▸ **Assigned task**
Go through the listing below and output exactly the line with "de entre 40", the line with "получаете купон на 1500 рублей. Купоном", and each line between; omit the rest.

┌─ Given records

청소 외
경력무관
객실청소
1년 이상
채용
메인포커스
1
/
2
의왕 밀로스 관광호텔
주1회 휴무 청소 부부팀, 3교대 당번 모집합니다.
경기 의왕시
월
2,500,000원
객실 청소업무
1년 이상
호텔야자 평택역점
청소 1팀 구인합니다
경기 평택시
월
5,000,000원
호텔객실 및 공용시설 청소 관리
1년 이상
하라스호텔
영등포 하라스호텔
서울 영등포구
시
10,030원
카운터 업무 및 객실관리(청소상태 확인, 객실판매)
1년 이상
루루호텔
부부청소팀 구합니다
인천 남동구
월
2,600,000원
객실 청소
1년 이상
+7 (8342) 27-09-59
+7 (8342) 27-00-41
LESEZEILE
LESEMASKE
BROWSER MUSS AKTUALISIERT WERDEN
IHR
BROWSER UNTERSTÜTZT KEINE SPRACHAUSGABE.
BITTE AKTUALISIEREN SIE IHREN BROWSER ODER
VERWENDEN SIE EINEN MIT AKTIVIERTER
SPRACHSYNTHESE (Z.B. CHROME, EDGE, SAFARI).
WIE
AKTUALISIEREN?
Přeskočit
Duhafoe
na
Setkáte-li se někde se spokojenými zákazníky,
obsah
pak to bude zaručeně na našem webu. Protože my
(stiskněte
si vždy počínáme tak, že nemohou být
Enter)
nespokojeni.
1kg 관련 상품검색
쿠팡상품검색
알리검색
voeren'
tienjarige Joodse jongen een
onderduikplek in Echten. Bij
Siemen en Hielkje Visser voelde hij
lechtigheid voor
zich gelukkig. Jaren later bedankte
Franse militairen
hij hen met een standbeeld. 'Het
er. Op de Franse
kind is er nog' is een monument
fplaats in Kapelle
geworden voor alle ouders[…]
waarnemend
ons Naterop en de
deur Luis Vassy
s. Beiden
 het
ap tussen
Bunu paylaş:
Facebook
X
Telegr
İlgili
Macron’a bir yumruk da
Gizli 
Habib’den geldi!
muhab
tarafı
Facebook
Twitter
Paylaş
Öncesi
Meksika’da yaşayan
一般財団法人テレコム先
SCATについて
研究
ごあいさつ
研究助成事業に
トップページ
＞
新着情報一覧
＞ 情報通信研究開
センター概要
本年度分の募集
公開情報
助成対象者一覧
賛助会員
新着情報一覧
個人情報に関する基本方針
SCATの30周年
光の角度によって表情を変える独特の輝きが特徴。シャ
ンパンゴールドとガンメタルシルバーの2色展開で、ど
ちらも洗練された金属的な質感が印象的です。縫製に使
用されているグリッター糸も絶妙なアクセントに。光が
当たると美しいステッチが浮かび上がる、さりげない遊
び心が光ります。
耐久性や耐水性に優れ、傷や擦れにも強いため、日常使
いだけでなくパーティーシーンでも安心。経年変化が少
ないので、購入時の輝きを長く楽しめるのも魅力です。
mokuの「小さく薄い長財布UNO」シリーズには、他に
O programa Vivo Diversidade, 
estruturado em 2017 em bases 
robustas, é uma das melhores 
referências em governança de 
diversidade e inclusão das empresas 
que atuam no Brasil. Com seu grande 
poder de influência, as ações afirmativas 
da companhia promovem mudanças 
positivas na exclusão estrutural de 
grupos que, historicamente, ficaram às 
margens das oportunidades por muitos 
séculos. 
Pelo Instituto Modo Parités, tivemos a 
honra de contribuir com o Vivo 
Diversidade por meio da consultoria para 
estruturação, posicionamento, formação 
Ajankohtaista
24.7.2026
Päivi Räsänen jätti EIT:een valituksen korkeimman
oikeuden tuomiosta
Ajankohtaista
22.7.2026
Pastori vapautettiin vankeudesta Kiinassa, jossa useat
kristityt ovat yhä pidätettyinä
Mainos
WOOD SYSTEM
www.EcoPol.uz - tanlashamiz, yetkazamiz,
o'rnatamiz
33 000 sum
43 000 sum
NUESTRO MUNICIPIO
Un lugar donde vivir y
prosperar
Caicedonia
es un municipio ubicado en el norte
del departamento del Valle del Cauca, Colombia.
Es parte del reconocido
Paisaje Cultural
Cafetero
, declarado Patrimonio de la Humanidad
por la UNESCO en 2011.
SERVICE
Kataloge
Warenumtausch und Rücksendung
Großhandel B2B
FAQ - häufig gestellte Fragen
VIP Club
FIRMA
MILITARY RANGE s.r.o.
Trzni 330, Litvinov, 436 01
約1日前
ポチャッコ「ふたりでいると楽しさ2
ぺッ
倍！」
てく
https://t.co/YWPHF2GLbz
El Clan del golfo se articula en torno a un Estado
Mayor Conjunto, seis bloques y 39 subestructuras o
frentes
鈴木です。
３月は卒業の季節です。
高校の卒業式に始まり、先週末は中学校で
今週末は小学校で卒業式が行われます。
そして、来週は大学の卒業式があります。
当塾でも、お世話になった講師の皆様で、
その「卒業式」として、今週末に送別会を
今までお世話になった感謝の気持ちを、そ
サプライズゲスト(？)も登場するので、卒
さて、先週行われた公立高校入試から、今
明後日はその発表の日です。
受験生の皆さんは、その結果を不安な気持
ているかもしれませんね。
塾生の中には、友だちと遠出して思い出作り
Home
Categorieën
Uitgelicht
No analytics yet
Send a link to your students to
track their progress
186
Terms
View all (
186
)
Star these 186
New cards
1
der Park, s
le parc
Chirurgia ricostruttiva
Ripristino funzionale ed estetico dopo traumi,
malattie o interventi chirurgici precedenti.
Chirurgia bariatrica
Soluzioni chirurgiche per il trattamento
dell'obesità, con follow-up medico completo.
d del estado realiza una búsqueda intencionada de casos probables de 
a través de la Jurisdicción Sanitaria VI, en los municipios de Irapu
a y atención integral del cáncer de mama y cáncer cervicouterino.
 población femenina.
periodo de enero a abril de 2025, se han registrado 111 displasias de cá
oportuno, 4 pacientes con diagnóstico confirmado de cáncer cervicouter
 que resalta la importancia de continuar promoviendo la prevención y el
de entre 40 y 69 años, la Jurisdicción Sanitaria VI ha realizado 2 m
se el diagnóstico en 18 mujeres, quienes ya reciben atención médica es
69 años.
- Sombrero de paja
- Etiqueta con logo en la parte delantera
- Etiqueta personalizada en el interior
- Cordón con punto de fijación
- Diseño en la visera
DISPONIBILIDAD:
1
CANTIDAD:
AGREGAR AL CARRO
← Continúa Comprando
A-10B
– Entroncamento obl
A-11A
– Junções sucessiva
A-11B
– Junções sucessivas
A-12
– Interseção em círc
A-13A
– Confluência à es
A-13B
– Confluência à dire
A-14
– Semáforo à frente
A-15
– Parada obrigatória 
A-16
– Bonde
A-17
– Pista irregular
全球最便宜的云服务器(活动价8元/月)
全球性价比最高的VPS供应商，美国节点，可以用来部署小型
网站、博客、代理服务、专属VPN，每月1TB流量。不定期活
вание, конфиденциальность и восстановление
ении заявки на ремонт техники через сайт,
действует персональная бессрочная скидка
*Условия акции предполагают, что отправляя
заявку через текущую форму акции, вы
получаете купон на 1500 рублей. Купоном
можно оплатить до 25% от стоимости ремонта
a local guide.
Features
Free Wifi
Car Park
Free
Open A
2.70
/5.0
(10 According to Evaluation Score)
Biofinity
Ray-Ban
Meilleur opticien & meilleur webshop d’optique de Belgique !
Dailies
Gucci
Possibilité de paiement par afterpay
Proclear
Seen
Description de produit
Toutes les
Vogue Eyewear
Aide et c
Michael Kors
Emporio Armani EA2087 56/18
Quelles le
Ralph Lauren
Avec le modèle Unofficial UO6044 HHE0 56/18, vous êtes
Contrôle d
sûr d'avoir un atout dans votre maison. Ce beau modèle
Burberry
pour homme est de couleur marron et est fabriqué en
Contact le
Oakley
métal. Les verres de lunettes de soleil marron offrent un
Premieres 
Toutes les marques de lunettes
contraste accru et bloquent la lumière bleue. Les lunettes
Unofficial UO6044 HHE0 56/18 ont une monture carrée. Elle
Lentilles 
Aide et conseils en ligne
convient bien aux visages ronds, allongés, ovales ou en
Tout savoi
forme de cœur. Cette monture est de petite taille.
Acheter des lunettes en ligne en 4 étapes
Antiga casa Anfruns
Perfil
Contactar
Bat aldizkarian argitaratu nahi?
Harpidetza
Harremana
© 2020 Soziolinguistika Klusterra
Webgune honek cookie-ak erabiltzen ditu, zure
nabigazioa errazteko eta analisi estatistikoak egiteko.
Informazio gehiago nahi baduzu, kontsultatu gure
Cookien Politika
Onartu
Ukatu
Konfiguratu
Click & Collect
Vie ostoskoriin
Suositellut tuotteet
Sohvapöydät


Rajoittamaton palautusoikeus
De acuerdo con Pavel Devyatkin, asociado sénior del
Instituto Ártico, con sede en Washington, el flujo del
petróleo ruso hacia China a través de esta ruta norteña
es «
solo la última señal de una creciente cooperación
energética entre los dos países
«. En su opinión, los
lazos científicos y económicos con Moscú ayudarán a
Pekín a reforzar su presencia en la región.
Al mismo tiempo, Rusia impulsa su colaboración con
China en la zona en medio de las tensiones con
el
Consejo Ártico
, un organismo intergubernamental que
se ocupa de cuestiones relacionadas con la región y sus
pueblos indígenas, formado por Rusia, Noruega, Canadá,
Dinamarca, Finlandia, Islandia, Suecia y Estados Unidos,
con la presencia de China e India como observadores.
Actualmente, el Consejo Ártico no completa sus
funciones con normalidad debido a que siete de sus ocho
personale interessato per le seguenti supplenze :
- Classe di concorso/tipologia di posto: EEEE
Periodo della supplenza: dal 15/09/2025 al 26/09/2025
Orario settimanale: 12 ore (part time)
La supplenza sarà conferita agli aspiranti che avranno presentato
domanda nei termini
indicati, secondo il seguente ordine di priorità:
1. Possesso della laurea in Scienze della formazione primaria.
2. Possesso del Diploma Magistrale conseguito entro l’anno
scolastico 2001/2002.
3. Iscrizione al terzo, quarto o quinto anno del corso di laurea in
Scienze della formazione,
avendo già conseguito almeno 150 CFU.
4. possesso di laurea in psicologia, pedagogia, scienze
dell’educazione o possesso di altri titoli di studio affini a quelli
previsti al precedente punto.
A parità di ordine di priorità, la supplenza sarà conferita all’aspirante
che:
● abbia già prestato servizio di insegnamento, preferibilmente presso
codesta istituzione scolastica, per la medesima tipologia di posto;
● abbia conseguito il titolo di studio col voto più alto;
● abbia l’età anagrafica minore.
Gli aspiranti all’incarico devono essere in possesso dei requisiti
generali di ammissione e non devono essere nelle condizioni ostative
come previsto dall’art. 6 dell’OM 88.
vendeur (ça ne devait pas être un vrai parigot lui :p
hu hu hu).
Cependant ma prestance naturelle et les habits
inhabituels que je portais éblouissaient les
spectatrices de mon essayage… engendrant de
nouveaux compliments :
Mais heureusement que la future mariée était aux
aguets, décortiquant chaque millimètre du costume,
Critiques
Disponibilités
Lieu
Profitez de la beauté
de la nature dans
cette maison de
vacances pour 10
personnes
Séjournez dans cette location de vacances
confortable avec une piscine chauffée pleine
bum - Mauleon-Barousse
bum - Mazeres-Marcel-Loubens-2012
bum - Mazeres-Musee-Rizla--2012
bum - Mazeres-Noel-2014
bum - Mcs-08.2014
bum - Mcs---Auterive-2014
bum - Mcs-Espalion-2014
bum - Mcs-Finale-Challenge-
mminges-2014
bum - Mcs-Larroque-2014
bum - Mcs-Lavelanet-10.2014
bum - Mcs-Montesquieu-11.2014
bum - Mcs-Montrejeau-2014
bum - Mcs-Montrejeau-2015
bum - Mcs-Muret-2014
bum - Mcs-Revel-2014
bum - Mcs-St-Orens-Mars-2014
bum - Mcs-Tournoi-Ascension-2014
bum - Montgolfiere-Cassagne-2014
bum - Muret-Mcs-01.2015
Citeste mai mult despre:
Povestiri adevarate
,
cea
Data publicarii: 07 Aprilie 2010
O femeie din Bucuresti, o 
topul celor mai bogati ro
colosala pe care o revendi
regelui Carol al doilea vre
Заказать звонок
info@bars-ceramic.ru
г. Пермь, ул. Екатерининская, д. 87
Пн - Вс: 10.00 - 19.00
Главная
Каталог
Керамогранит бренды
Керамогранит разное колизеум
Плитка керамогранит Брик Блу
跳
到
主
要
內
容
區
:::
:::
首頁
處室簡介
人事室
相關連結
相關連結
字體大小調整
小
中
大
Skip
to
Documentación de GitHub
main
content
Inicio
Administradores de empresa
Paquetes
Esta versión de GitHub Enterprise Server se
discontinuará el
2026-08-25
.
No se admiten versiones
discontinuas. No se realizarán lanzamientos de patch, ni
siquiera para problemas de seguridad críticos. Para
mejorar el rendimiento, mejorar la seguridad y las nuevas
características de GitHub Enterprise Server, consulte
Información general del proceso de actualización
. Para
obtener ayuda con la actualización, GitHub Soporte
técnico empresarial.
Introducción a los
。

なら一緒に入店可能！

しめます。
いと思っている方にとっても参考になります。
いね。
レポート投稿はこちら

└─

▸ **Expected answer**
de entre 40 y 69 años, la Jurisdicción Sanitaria VI ha realizado 2 m
se el diagnóstico en 18 mujeres, quienes ya reciben atención médica es
69 años.
- Sombrero de paja
- Etiqueta con logo en la parte delantera
- Etiqueta personalizada en el interior
- Cordón con punto de fijación
- Diseño en la visera
DISPONIBILIDAD:
1
CANTIDAD:
AGREGAR AL CARRO
← Continúa Comprando
A-10B
– Entroncamento obl
A-11A
– Junções sucessiva
A-11B
– Junções sucessivas
A-12
– Interseção em círc
A-13A
– Confluência à es
A-13B
– Confluência à dire
A-14
– Semáforo à frente
A-15
– Parada obrigatória 
A-16
– Bonde
A-17
– Pista irregular
全球最便宜的云服务器(活动价8元/月)
全球性价比最高的VPS供应商，美国节点，可以用来部署小型
网站、博客、代理服务、专属VPN，每月1TB流量。不定期活
вание, конфиденциальность и восстановление
ении заявки на ремонт техники через сайт,
действует персональная бессрочная скидка
*Условия акции предполагают, что отправляя
заявку через текущую форму акции, вы
получаете купон на 1500 рублей. Купоном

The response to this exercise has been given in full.